### [Task goal]
Go through the data and copy every line in which "جراحی" appears.

### [Input for this task]
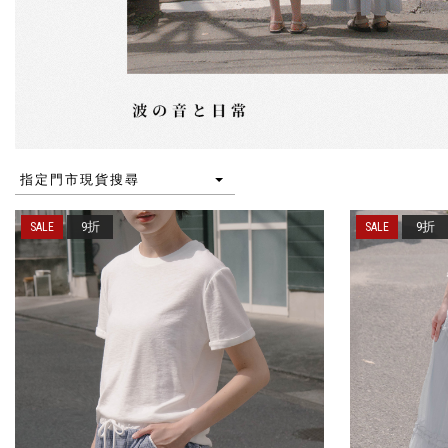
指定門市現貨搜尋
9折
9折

---

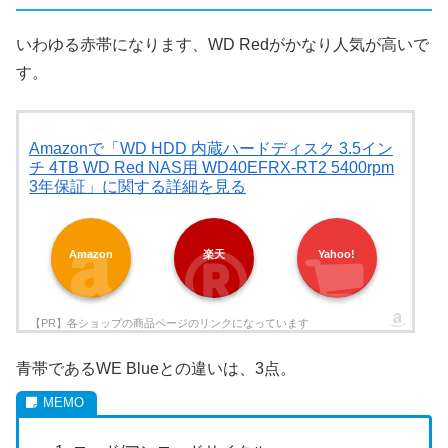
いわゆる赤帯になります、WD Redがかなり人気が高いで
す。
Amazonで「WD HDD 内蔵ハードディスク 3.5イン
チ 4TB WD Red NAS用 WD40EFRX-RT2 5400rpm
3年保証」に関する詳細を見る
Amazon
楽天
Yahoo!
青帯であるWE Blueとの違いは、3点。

--

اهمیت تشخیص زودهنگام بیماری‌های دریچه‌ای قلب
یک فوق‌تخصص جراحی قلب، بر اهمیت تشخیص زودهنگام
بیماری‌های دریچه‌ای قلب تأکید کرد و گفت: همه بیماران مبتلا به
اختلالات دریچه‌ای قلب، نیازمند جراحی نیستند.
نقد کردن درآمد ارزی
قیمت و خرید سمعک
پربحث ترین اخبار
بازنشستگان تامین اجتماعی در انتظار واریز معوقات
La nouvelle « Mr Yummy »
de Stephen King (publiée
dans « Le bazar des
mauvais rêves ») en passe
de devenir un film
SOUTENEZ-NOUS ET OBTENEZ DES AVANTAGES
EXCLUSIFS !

### [Answer to the problem]
یک فوق‌تخصص جراحی قلب، بر اهمیت تشخیص زودهنگام
اختلالات دریچه‌ای قلب، نیازمند جراحی نیستند.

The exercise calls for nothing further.